Interview mit Hubert Burda

"Wir dürfen niemals zufrieden sein, auch nicht an der LMU und der TU": Hubert Burda.

(Foto: Foto: dpa)

SZ: Herr Burda, vor acht Jahren gab es heftige Proteste gegen den neu eingeführten Hochschulrat. Professoren und Studenten sahen in den externen Beratern aus der Wirtschaft eine Gefahr für die Freiheit von Forschung und Lehre; Professoren warnten vor einem "Feierabend-Aufsichtsgremium ohne demokratische Legitimation". Wie kamen Sie damit zurecht?

Burda: Anfangs war in der Tat zu spüren, dass die Hochschulen fürchteten, sie würden nun so etwas wie einen Aufsichtsrat bekommen. Das war an der LMU nicht anders. Glücklicherweise hat uns der damalige Rektor Andreas Heldrich mit seinem feinen Gespür sehr geholfen. Dadurch konnten wir den Sachverstand, den wir aus der Wirtschaft hatten, doch recht schnell einbringen.

SZ: Der Hochschulrat sollte die Universität fit für die Zukunft machen. Was musste sich an der LMU ändern?

Burda: Die Kommunikation innerhalb der Universität, aber auch zwischen Ministerium und Hochschule scheint mir deutlich besser geworden zu sein - denn der Hochschulrat war eine neue Plattform zum Austausch. Davor gab es zu wenig Kommunikation zwischen der Universitätsführung und dem Staat als dem Geldgeber für die Hochschulen. Jetzt redete man über konkrete Ziele: Was wollt ihr bauen? Was soll das kosten? Wie lange dauert das?

SZ: Sie haben ja aus Sicht des Unternehmers eine fremde Welt mit ganz eigenen Abläufen betreten.

Burda: Ich denke, unsere Beratung hatte bald sichtbare Erfolge, besonders in den zukunftsträchtigen Forschungsbereichen wie der Medizin. Hier stellte sich zum Beispiel sehr schnell die Frage: Was geschieht mit dem Vorklinikum der LMU in der Innenstadt? Wir haben uns das damals angesehen, und der Besuch endete mit dem Fazit: "Hier kann kein Nobelpreis entstehen." Heute gibt es in Martinsried und Großhadern optimale Forschungsbedingungen. Uns war aber auch klar, dass man der LMU ihre Stammkompetenz lassen muss, also die Geisteswissenschaften. Da haben wir uns nie eingemischt, genauso wenig wie bei Personalentscheidungen. Dazu fehlt uns ja die Kompetenz. Aber wir haben immer auf schnelle Entscheidungen gedrängt. Manche Positionen blieben damals ja zwei, drei Jahre unbesetzt.

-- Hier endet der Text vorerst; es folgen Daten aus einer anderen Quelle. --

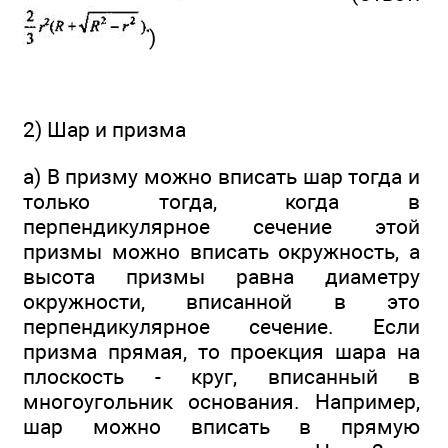
)
2) Шар и призма
а) В призму можно вписать шар тогда и
только тогда, когда в
перпендикулярное сечение этой
призмы можно вписать окружность, а
высота призмы равна диаметру
окружности, вписанной в это
перпендикулярное сечение. Если
призма прямая, то проекция шара на
плоскость - круг, вписанный в
многоугольник основания. Например,
шар можно вписать в прямую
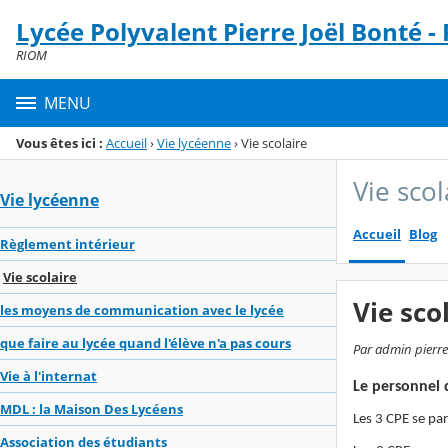
Panneau de gestion des cookies
Lycée Polyvalent Pierre Joël Bonté -
Menu de la rubrique
Contenu
RIOM
MENU
Vous êtes ici :
Accueil
›
Vie lycéenne
›
Vie scolaire
Vie scol
Vie lycéenne
Accueil
Blog
Règlement intérieur
Vie scolaire
Vie sco
les moyens de communication avec le lycée
que faire au lycée quand l'élève n'a pas cours
Par admin pierre-
Vie à l'internat
Le personnel 
MDL : la Maison Des Lycéens
Les 3 CPE se par
Association des étudiants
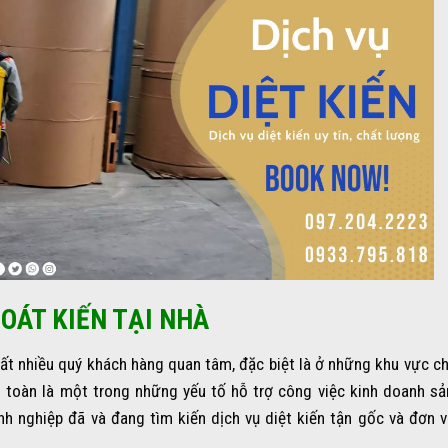
SOÁT KIẾN TẠI NHÀ
rất nhiều quý khách hàng quan tâm, đặc biệt là ở những khu vực ch
n toàn là một trong những yếu tố hỗ trợ công việc kinh doanh sả
oanh nghiệp đã và đang tìm kiến dịch vụ diệt kiến tận gốc và đơn v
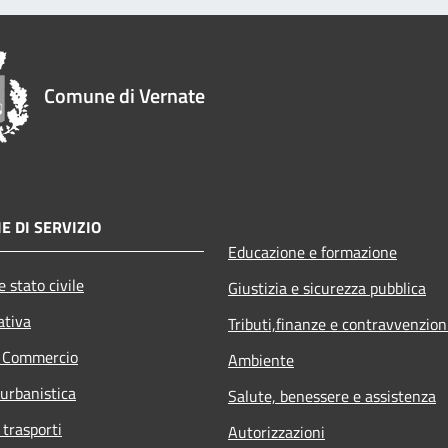
Comune di Vernate
E DI SERVIZIO
Educazione e formazione
 stato civile
Giustizia e sicurezza pubblica
ativa
Tributi,finanze e contravvenzion
e Commercio
Ambiente
 urbanistica
Salute, benessere e assistenza
 trasporti
Autorizzazioni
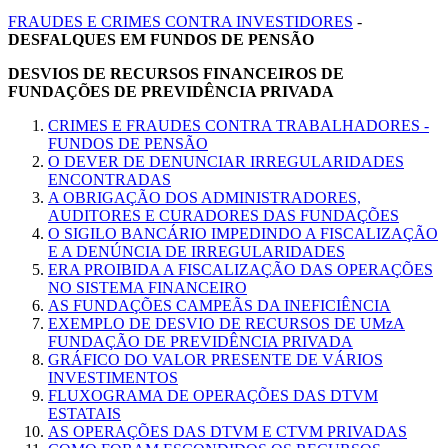
FRAUDES E CRIMES CONTRA INVESTIDORES
-
DESFALQUES EM FUNDOS DE PENSÃO
DESVIOS DE RECURSOS FINANCEIROS DE
FUNDAÇÕES DE PREVIDÊNCIA PRIVADA
CRIMES E FRAUDES CONTRA TRABALHADORES -
FUNDOS DE PENSÃO
O DEVER DE DENUNCIAR IRREGULARIDADES
ENCONTRADAS
A OBRIGAÇÃO DOS ADMINISTRADORES,
AUDITORES E CURADORES DAS FUNDAÇÕES
O SIGILO BANCÁRIO IMPEDINDO A FISCALIZAÇÃO
E A DENÚNCIA DE IRREGULARIDADES
ERA PROIBIDA A FISCALIZAÇÃO DAS OPERAÇÕES
NO SISTEMA FINANCEIRO
AS FUNDAÇÕES CAMPEÃS DA INEFICIÊNCIA
EXEMPLO DE DESVIO DE RECURSOS DE UMzA
FUNDAÇÃO DE PREVIDÊNCIA PRIVADA
GRÁFICO DO VALOR PRESENTE DE VÁRIOS
INVESTIMENTOS
FLUXOGRAMA DE OPERAÇÕES DAS DTVM
ESTATAIS
AS OPERAÇÕES DAS DTVM E CTVM PRIVADAS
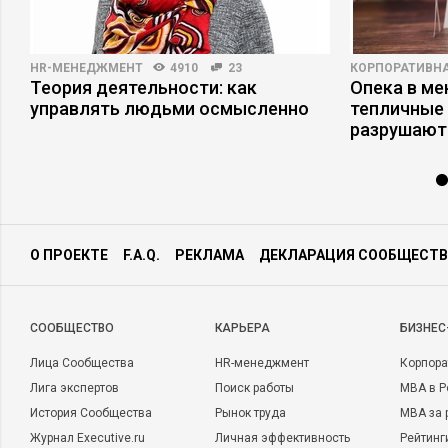
HR-МЕНЕДЖМЕНТ
4910
23
КОРПОРАТИВНА
я
Теория деятельности: как
Опека в ме
управлять людьми осмысленно
тепличные 
разрушают
О ПРОЕКТЕ
F.A.Q.
РЕКЛАМА
ДЕКЛАРАЦИЯ СООБЩЕСТВ
CООБЩЕСТВО
КАРЬЕРА
БИЗНЕС
Лица Сообщества
HR-менеджмент
Корпора
Лига экспертов
Поиск работы
MBA в Р
История Сообщества
Рынок труда
MBA за 
Журнал Executive.ru
Личная эффективность
Рейтинг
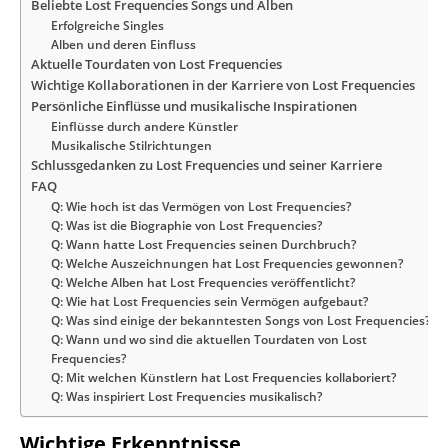
Beliebte Lost Frequencies Songs und Alben
Erfolgreiche Singles
Alben und deren Einfluss
Aktuelle Tourdaten von Lost Frequencies
Wichtige Kollaborationen in der Karriere von Lost Frequencies
Persönliche Einflüsse und musikalische Inspirationen
Einflüsse durch andere Künstler
Musikalische Stilrichtungen
Schlussgedanken zu Lost Frequencies und seiner Karriere
FAQ
Q: Wie hoch ist das Vermögen von Lost Frequencies?
Q: Was ist die Biographie von Lost Frequencies?
Q: Wann hatte Lost Frequencies seinen Durchbruch?
Q: Welche Auszeichnungen hat Lost Frequencies gewonnen?
Q: Welche Alben hat Lost Frequencies veröffentlicht?
Q: Wie hat Lost Frequencies sein Vermögen aufgebaut?
Q: Was sind einige der bekanntesten Songs von Lost Frequencies?
Q: Wann und wo sind die aktuellen Tourdaten von Lost
Frequencies?
Q: Mit welchen Künstlern hat Lost Frequencies kollaboriert?
Q: Was inspiriert Lost Frequencies musikalisch?
Wichtige Erkenntnisse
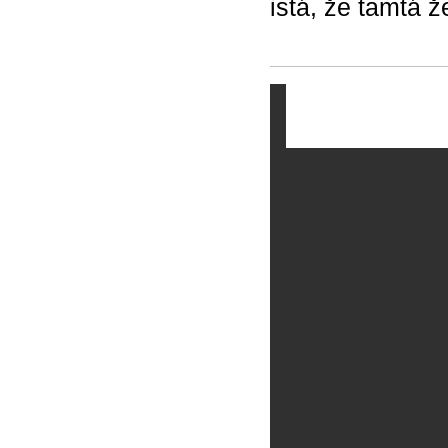
istá, že tamtá 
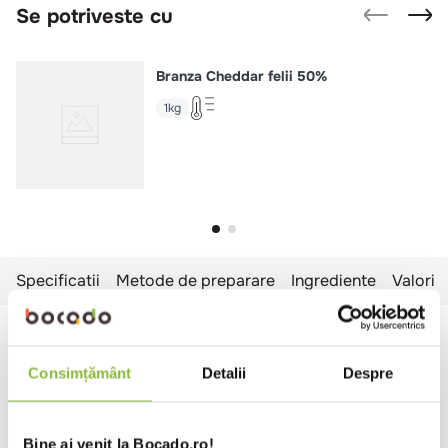
Se potriveste cu
Branza Cheddar felii 50%
1kg
Specificatii
Metode de preparare
Ingrediente
Valori n
Specificatii
Consimțământ
Detalii
Despre
Timp gatire
11-30 minute
Prelucrare
Wedges
Bine ai venit la Bocado.ro!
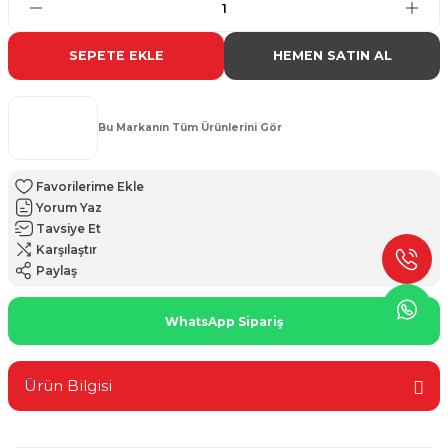
SEPETE EKLE
HEMEN SATIN AL
Bu Markanın Tüm Ürünlerini Gör
Yorum Yaz
Tavsiye Et
Karşılaştır
Paylaş
WhatsApp Sipariş
Ürün Bilgisi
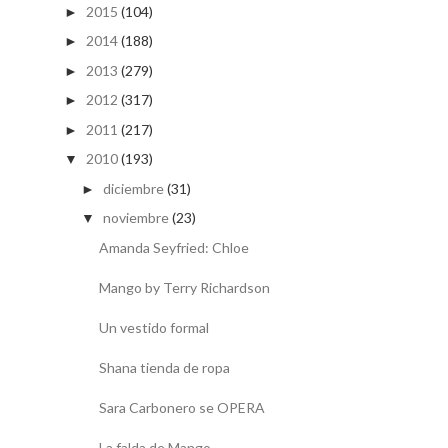
2015
(104)
►
2014
(188)
►
2013
(279)
►
2012
(317)
►
2011
(217)
►
2010
(193)
▼
diciembre
(31)
►
noviembre
(23)
▼
Amanda Seyfried: Chloe
Mango by Terry Richardson
Un vestido formal
Shana tienda de ropa
Sara Carbonero se OPERA
La falda de Mango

SZ: Durch das neue Hochschulgesetz darf der Hochschulrat nicht mehr nur beraten, sondern künftig auch mitbestimmen. Ein notwendiger Schritt?

Burda: Es stimmt, von Oktober an erhält der Hochschulrat mehr Einfluss. Er darf beispielsweise den Präsidenten der Universität wählen. Das, was ein Präsident einer Hochschule haben muss, sind Führungseigenschaften. Er muss ja über viel Geld entscheiden. In der LMU beträgt der Haushalt etwa eine Milliarde Euro. Und deshalb halte ich es schon für sehr sinnvoll, dass Wirtschaftsleute den Präsidenten mitwählen. Denn sie können besser beurteilen, wer entscheiden, gestalten, managen kann, wer das Charisma hat, gute Leute an sich zu binden. Und was ganz wichtig ist, wer einer Universität das nötige Selbstbewusstsein gibt . . .

SZ: . . . wie es die großen angelsächsischen Universitäten ausstrahlen.

Burda: So weit sind wir noch lange nicht. Eigentlich müssten T-Shirts der LMU überall in München zu sehen sein. Wenn ich da nur an meine eigene Promotionsfeier zurückdenke. Lieber Heiland! Handschlag, Urkunde im Rektorat, raus und das war's: Da fehlte es an Gefühl, an Stolz, an Identität. Künftig muss ein Doktortitel von der LMU wie ein Adelstitel sein. Dieses Gefühl, dass die Universität ein geistiges Zentrum eines Landes ist, müssen wir leider noch entwickeln - aber München hat dafür die besten Voraussetzungen. Es gibt kaum eine Stadt, die ein besseres wirtschaftliches Umfeld dafür hätte, mit Unternehmen wie Siemens, BMW, Allianz, Münchner Rück, McKinsey. Dazu kommt, dass die Partnerschaft zwischen Wirtschaft und Hochschulen künftig über die Forschung hinausgehen muss. Wo es möglich ist, sollten Fachleute aus der Wirtschaft verstärkt für die Unis freigestellt werden. Natürlich geht hier vieles in Richtung TU, aber auch die LMU hat alle Möglichkeiten.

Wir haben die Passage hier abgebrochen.